Another issue I have with Phares’ book is the characterisation of each “group.” There was an emphasis on theory above all else, and Phares was keen to reinforce the supposed differences between “internals” and “externals” even when there was no evidence to do so. For instance, the evidence that “internals” are more competent and self-directed is only present in men, not women, yet Phares refers to this as a defining difference throughout the book. Indeed, there seems to be a pro-internal bias from Phares. When evidence suggested “externals” were more stoic when faced with threats, this is presented as being a maladjustment. Additionally, despite limited evidence, Phares appears convinced that externality must correspond with schizophrenia, depression, and anxiety disorders. Whilst there is some logic to the latter conditions, linking externality to the former seems a real reach, and indeed there was little evidence to back up this theoretical claim. Thankfully Phares, having written all of this, does remind the reader that maladjustment is not a scientific construct, but a subjective, socially determined one. After all, science can only determine behavioural differences between “internals” and “externals,” not make value judgements about such differences.

Perhaps the most fascinating chapter of the book related to the antecedents of locus of control within people.

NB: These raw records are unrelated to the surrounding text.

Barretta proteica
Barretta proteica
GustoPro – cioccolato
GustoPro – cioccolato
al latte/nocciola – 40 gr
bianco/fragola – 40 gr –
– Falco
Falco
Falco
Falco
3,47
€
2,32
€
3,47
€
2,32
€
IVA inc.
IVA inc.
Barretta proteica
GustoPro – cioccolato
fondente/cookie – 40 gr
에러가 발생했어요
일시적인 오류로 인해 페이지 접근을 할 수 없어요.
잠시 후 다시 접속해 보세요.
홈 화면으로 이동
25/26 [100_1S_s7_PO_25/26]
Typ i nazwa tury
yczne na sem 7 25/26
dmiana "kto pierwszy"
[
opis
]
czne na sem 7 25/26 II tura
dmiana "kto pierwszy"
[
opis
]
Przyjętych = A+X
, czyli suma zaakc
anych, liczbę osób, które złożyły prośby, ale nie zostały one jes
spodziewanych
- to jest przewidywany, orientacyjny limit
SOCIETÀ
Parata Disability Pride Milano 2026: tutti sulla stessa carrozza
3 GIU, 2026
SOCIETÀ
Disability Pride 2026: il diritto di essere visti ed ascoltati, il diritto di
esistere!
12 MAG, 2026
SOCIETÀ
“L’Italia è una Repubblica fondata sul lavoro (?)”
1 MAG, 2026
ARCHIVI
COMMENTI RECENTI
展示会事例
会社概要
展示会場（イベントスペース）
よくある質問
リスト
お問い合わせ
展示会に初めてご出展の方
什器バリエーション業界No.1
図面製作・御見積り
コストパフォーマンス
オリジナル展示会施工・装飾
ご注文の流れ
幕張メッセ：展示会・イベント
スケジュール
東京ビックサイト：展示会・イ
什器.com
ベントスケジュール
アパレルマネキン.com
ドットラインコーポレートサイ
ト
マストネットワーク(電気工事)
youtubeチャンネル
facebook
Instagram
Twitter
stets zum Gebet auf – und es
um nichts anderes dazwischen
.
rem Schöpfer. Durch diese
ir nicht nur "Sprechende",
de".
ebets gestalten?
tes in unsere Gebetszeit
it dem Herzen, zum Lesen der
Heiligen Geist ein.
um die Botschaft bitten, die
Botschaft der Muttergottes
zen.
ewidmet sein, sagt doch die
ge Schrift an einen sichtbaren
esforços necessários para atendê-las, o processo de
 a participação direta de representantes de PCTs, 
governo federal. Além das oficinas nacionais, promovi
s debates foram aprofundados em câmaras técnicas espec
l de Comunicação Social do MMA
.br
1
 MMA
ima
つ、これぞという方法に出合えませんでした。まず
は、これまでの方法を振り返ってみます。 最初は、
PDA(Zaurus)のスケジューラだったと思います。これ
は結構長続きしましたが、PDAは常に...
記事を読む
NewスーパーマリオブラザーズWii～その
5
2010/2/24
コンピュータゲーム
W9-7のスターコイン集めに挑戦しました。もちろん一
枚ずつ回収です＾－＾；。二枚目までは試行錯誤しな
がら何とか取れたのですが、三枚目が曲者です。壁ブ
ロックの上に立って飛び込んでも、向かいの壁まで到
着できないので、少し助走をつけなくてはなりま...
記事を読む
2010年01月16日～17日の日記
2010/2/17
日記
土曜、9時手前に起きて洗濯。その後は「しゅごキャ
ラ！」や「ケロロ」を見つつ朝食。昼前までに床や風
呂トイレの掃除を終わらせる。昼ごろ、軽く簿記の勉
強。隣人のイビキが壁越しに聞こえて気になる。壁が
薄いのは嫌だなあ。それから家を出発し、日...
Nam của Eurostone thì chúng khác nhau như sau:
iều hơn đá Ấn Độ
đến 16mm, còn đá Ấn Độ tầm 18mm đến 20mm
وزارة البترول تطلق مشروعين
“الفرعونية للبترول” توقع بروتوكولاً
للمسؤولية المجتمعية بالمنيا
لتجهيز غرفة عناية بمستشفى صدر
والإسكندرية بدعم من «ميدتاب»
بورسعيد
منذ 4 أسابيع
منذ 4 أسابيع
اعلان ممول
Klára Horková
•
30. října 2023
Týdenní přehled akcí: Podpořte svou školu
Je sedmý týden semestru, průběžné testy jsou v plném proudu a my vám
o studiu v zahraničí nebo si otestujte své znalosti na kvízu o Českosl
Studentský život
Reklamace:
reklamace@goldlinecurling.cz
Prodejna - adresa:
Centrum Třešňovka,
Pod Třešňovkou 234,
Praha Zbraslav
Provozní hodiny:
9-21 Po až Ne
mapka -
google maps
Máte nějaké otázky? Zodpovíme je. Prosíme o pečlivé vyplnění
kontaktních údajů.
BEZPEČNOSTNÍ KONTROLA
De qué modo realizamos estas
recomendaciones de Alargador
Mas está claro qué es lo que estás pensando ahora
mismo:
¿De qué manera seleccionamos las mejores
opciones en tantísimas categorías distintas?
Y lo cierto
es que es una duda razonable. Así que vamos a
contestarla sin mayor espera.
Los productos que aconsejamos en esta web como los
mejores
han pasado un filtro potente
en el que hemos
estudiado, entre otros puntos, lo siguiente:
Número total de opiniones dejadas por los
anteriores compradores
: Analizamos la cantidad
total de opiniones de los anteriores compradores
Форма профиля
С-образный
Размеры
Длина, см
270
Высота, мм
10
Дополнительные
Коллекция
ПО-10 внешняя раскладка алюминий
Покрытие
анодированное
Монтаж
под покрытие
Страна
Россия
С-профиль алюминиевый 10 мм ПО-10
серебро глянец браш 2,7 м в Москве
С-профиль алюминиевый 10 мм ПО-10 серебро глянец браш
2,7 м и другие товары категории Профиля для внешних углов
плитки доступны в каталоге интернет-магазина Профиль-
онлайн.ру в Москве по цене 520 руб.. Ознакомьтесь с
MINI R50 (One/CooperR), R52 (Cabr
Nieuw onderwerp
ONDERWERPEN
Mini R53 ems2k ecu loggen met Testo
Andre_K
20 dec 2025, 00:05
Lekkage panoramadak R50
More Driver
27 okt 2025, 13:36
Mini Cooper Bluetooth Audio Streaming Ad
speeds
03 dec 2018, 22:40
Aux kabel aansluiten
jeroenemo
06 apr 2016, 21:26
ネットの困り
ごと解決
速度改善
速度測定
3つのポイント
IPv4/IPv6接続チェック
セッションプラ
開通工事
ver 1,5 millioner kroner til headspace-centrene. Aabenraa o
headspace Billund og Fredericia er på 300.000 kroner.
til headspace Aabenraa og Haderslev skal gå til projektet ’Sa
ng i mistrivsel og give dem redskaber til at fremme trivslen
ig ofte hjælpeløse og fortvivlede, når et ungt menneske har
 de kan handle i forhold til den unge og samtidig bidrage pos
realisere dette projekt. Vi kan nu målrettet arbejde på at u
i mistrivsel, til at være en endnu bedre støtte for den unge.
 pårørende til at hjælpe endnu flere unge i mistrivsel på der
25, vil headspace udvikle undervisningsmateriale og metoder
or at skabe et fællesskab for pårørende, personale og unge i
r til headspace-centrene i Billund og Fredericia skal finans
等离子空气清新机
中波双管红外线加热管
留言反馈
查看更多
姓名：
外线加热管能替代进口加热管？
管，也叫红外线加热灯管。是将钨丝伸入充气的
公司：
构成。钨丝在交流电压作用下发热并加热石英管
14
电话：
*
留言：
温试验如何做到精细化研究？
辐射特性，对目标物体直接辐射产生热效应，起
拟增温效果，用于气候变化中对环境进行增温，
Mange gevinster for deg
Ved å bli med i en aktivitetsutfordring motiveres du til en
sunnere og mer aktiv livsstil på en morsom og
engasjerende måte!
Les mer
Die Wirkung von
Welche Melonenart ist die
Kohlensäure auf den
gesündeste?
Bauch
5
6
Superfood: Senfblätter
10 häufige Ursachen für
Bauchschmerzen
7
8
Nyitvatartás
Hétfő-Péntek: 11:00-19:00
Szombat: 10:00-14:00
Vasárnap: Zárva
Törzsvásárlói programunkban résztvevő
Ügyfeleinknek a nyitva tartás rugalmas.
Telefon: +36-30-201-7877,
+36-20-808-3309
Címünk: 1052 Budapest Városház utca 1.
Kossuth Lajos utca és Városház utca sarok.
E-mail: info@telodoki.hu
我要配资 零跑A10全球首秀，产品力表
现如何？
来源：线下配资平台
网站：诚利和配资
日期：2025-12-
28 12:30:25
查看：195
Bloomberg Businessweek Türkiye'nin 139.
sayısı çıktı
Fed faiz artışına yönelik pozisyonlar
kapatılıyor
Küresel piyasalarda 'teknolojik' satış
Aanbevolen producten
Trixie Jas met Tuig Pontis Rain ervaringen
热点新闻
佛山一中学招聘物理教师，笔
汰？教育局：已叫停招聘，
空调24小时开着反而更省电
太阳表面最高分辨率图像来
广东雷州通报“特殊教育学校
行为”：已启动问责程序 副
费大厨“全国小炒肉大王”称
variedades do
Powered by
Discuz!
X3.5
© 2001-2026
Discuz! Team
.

Families which offer fewer but more consistent and stable constraints on children tend to produce “internals.” Here, the children seem to learn to take responsibility for their actions rather than defer to an overbearing adult. However, they also have consistent outcomes (think reward/punishment) for their actions, which reinforce their view of themselves as the primary actor and thus reinforcing an internal worldview. In this sense, locus of control develops as a genuine reflection of a child’s reality. If parents or parental boundaries are unstable, then the consequences of the child’s actions are not related to the action itself.

The book concludes with a salient point about control and freedom. Freedom only means something if people act with enough sovereignty to make something of it. In other words, freedom entails responsibility. If we hold ourselves to the ransom of the outside world, we cannot make anything meaningful for ourselves. With this in mind, perhaps it is, after all, better to adopt a more internal locus of control and look within for a better life, rather than shelter in the world around us. Then again, perhaps this is just my own internal bias speaking.